TASK TO CARRY OUT: All of the records should come back exactly as written.

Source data
________________
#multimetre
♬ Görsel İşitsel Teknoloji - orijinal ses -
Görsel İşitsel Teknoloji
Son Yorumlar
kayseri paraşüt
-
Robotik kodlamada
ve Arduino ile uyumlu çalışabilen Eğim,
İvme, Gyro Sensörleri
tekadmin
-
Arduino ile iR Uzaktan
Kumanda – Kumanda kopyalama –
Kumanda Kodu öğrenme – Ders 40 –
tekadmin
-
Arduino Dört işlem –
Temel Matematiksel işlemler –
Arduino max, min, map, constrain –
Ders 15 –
________________
YOUR RESPONSE:
#multimetre
♬ Görsel İşitsel Teknoloji - orijinal ses -
Görsel İşitsel Teknoloji
Son Yorumlar
kayseri paraşüt
-
Robotik kodlamada
ve Arduino ile uyumlu çalışabilen Eğim,
İvme, Gyro Sensörleri
tekadmin
-
Arduino ile iR Uzaktan
Kumanda – Kumanda kopyalama –
Kumanda Kodu öğrenme – Ders 40 –
tekadmin
-
Arduino Dört işlem –
Temel Matematiksel işlemler –
Arduino max, min, map, constrain –
Ders 15 –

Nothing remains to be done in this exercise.